• Action item:
Take the line with "VEREJNÉ VYHLÁŠKY A OZNAMY" as the first line and the last line of the data as the final one. Write out those lines exactly, and no others.

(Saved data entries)
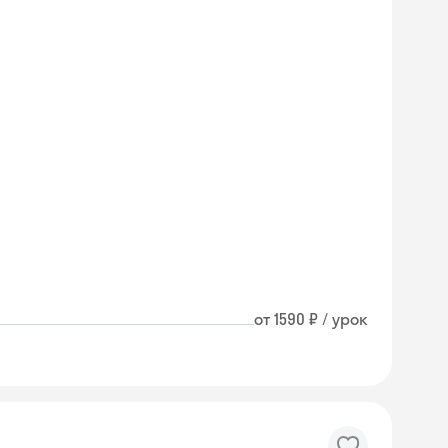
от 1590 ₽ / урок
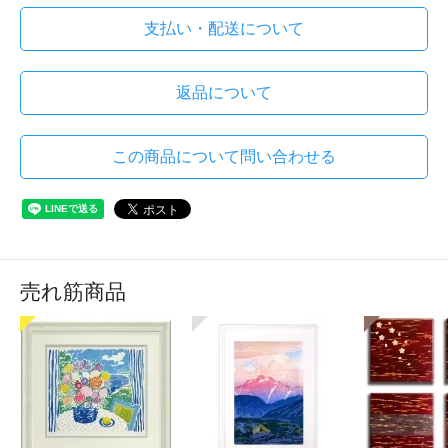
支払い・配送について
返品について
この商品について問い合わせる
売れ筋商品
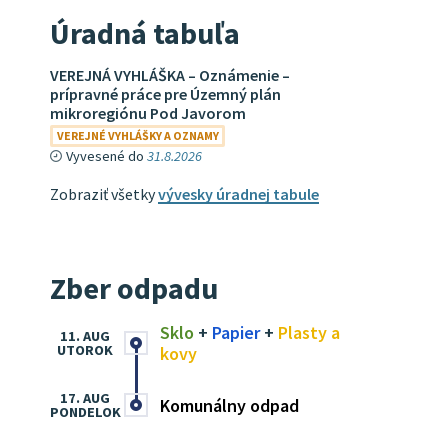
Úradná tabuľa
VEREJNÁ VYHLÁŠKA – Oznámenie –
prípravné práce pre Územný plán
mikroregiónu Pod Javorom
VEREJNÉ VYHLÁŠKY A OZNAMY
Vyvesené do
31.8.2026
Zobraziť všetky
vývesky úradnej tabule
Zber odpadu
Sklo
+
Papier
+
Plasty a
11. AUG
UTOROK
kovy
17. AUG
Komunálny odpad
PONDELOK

• Result of the task:
VEREJNÉ VYHLÁŠKY A OZNAMY
Vyvesené do
31.8.2026
Zobraziť všetky
vývesky úradnej tabule
Zber odpadu
Sklo
+
Papier
+
Plasty a
11. AUG
UTOROK
kovy
17. AUG
Komunálny odpad
PONDELOK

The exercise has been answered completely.